(Records contained in a dataset)
- - - -
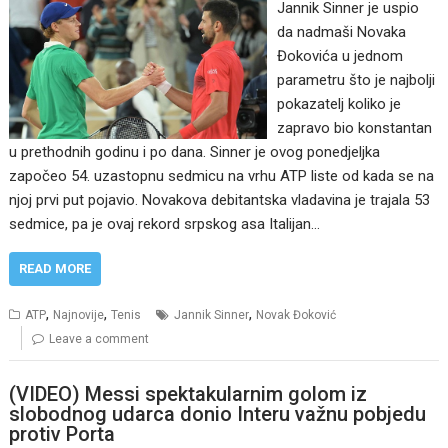
Jannik Sinner je uspio
da nadmaši Novaka
Đokovića u jednom
parametru što je najbolji
pokazatelj koliko je
zapravo bio konstantan
u prethodnih godinu i po dana. Sinner je ovog ponedjeljka
započeo 54. uzastopnu sedmicu na vrhu ATP liste od kada se na
njoj prvi put pojavio. Novakova debitantska vladavina je trajala 53
sedmice, pa je ovaj rekord srpskog asa Italijan…
READ MORE
,
,
,
ATP
Najnovije
Tenis
Jannik Sinner
Novak Đoković
Leave a comment
(VIDEO) Messi spektakularnim golom iz
slobodnog udarca donio Interu važnu pobjedu
protiv Porta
- - - -
The answer is each line from the entries above in which the word "Sinner" occurs.

### ANSWER TO THIS PROBLEM
Jannik Sinner je uspio
u prethodnih godinu i po dana. Sinner je ovog ponedjeljka
Jannik Sinner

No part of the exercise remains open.